Task brief: Pull out every line below holding the word "облысы".

Top of Given records

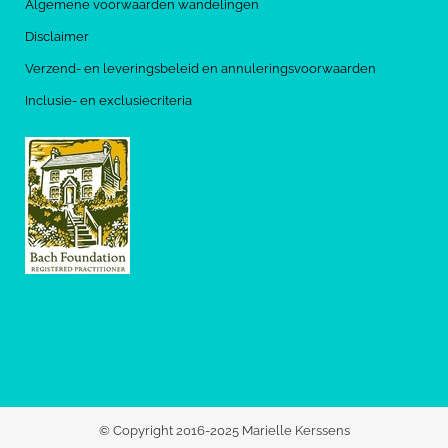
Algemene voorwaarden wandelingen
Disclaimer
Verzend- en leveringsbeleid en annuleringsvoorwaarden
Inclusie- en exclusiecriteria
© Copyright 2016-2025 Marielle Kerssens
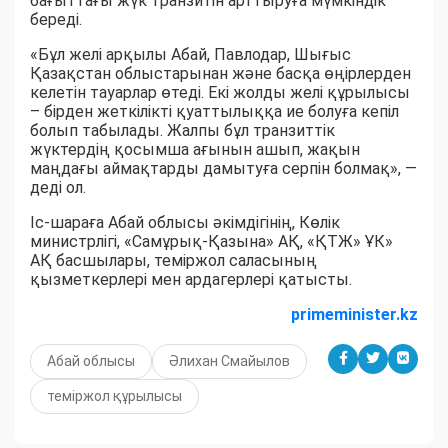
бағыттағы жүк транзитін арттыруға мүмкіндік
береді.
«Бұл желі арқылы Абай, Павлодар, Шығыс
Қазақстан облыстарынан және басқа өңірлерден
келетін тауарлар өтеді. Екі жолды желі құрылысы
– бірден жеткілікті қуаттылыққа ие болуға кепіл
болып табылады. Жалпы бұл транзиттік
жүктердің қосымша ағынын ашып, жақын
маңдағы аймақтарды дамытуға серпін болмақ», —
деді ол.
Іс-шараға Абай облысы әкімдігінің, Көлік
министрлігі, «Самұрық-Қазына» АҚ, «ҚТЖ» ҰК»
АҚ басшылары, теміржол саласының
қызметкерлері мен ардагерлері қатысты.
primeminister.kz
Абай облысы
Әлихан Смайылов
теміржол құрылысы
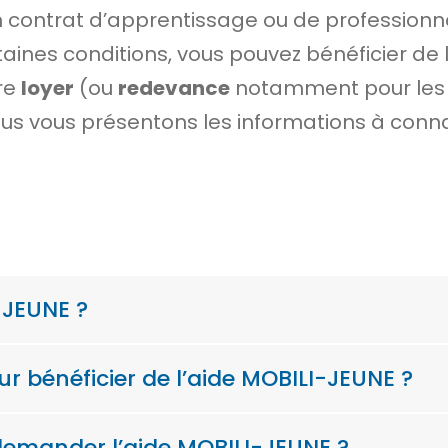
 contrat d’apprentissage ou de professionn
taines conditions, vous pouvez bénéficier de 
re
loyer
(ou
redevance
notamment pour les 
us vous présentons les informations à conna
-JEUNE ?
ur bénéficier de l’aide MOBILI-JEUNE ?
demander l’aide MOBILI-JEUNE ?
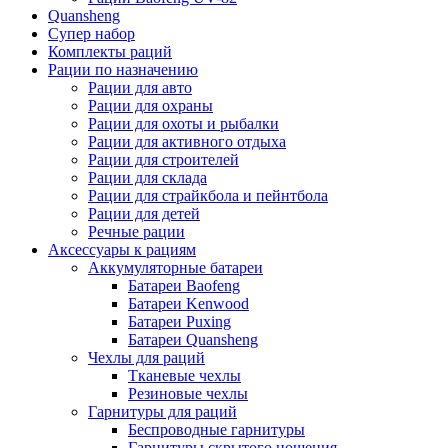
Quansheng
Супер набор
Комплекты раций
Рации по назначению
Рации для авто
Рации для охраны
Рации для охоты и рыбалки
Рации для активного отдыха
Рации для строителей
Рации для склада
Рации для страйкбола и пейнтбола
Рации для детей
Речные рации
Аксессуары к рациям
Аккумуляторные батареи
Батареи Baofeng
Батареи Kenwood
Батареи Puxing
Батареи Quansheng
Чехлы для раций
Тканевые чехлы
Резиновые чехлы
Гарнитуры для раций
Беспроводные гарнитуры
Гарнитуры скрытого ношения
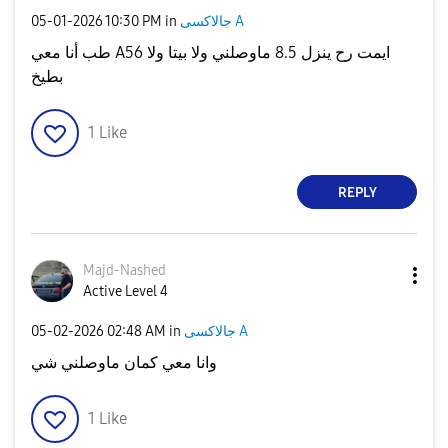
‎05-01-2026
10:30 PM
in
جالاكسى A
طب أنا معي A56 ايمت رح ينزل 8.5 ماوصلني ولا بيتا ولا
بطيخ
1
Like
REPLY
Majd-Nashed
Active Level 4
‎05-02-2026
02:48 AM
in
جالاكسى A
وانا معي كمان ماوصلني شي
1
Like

Bottom of Given records
Top of Given records

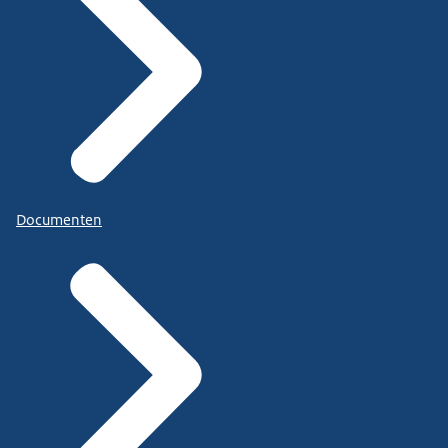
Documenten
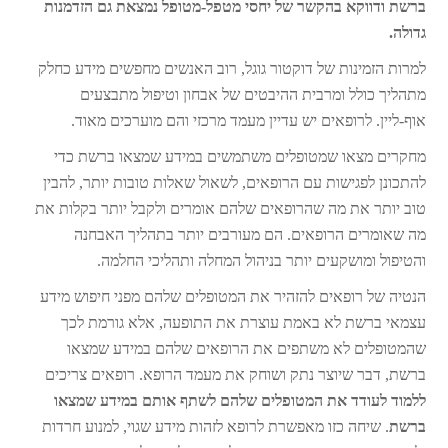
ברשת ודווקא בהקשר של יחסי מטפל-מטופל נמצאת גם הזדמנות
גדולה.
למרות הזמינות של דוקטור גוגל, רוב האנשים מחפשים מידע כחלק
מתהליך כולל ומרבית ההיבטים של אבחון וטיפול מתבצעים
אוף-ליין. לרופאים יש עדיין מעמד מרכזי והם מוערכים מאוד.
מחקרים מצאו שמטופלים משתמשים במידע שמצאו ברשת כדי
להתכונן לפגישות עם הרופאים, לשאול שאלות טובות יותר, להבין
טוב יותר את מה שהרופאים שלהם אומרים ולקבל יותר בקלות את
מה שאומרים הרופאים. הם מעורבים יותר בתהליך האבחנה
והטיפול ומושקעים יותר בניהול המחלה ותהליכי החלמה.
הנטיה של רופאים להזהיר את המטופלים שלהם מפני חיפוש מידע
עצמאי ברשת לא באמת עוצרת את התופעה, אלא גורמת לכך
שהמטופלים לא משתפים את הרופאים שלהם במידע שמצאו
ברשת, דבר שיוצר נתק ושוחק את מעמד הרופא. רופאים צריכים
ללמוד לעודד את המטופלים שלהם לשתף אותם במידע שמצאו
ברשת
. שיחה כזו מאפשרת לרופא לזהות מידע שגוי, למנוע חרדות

Bottom of Given records

Response:
Іс-шараға Абай облысы әкімдігінің, Көлік
Абай облысы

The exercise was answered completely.